* Exercise description *
When you reach the line containing "никогда не показывал" in the records below, start copying exactly, and stop once you have copied the line containing "ПРИГОЖИНОЙ, дочери от".

* Input records *
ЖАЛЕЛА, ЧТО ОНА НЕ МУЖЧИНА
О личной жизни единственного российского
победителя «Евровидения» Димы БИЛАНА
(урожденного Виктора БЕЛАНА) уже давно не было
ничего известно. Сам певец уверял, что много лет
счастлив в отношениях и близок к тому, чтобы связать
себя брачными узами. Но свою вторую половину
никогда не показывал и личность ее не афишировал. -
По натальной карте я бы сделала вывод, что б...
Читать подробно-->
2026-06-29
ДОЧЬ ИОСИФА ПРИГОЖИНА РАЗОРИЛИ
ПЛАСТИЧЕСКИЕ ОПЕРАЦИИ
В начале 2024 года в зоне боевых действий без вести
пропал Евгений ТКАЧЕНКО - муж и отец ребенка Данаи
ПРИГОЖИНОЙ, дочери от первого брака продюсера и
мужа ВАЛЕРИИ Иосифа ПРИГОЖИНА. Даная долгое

* Reply to the task *
никогда не показывал и личность ее не афишировал. -
По натальной карте я бы сделала вывод, что б...
Читать подробно-->
2026-06-29
ДОЧЬ ИОСИФА ПРИГОЖИНА РАЗОРИЛИ
ПЛАСТИЧЕСКИЕ ОПЕРАЦИИ
В начале 2024 года в зоне боевых действий без вести
пропал Евгений ТКАЧЕНКО - муж и отец ребенка Данаи
ПРИГОЖИНОЙ, дочери от первого брака продюсера и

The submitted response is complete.